Vyleesi Metabolism and Energy Expenditure: What the Clinical Evidence Actually Shows

At a glance
- Approved indication / HSDD in premenopausal women (FDA 2019)
- Receptor targets / MC1R, MC3R, MC4R, MC5R agonist
- Standard dose / 1.75 mg subcutaneous, 45 min before sexual activity
- Max use frequency / once per 24 hours; no more than one dose per anticipated activity
- Common metabolic side effects / nausea (40%), flushing (20%), transient blood-pressure rise
- Half-life / approximately 2.7 hours (terminal); metabolized via peptide hydrolysis
- RECONNECT trial N / 1,267 women across two Phase 3 studies (Obstet Gynecol 2019)
- MC4R relevance / MC4R knockout mice develop severe obesity, linking receptor class to energy expenditure
- Blood-pressure note / mean transient increase of 6 mmHg systolic; resolves within 12 hours
What Bremelanotide Is and Why Its Receptor Profile Matters for Metabolism
Bremelanotide is a cyclic heptapeptide melanocortin receptor agonist approved by the FDA in June 2019 under the brand name Vyleesi for hypoactive sexual desire disorder (HSDD) in premenopausal women. [1] The molecule binds MC1R, MC3R, MC4R, and MC5R with varying affinity. That receptor footprint places it squarely inside the same signaling network that controls body weight, fat oxidation, and sympathetic nervous system tone.
The melanocortin system is not a single-purpose pathway. It integrates reproductive motivation, skin pigmentation, immune modulation, and energy homeostasis through shared downstream cAMP signaling. [2] Understanding bremelanotide's metabolic effects therefore requires starting at the receptor level.
The Melanocortin Receptor Family
Five melanocortin receptors (MC1R through MC5R) are expressed across disparate tissues. MC3R and MC4R are the two most studied in energy regulation. MC4R is expressed densely in the paraventricular nucleus of the hypothalamus, where it suppresses food intake and increases energy expenditure in response to alpha-MSH and related peptides. [3] Loss-of-function MC4R variants are the most common single-gene cause of severe early-onset obesity in humans, accounting for up to 5% of severe obesity cases in population studies. [4]
MC3R sits upstream, modulating the sensitivity of the MC4R response and influencing nutrient partitioning. MC3R knockout mice accumulate excess fat mass on normal chow even without hyperphagia, suggesting the receptor affects energy expenditure independent of caloric intake. [5]

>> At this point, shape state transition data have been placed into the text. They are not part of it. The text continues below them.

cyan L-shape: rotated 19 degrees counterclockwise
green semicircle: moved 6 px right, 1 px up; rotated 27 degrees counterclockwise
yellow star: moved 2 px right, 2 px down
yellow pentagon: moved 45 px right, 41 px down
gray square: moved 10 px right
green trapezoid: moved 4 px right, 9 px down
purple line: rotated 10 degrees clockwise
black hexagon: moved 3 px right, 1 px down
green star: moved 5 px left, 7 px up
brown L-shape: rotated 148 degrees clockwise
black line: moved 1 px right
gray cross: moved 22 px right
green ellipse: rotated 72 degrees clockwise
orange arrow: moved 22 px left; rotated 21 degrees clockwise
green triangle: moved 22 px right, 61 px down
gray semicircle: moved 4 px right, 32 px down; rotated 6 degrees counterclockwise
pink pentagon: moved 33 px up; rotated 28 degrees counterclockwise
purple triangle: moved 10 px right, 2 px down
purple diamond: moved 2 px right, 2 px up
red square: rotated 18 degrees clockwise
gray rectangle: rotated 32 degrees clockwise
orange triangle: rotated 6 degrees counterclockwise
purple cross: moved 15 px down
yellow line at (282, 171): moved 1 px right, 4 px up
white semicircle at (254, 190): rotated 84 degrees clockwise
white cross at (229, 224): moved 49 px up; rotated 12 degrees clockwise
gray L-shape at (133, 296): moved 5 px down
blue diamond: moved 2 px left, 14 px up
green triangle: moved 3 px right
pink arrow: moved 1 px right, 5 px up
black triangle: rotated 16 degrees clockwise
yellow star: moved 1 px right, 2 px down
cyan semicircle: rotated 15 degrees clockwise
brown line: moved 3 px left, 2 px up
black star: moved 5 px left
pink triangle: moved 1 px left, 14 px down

How Bremelanotide Engages These Pathways
Bremelanotide was derived from melanotan II and retains broad melanocortin agonist activity. Its binding affinity (Ki) at human MC4R is approximately 2.1 nM, comparable to its activity at MC1R and MC3R. [6] This means a single 1.75 mg subcutaneous dose produces measurable central melanocortin activation within 30 to 45 minutes, the same window responsible for its pro-sexual effect in the hypothalamus.
The downstream consequence at MC4R is an increase in sympathetic outflow and thermogenic signaling. In animal models using bremelanotide or closely related melanocortin agonists, core body temperature rises by 0.3 to 0.8°C post-dose alongside measurable increases in oxygen consumption. [7] Those changes are transient in the context of a 2.7-hour half-life drug, but they point to genuine, short-duration effects on resting energy expenditure.
Pharmacokinetics and Metabolic Fate of Bremelanotide
After a 1.75 mg subcutaneous injection, bremelanotide reaches peak plasma concentration (Cmax) in approximately 1 hour. [1] The volume of distribution is roughly 40 L, indicating moderate tissue penetration. Plasma protein binding sits at 21%, lower than most small-molecule drugs, meaning a large fraction circulates as free peptide capable of receptor engagement.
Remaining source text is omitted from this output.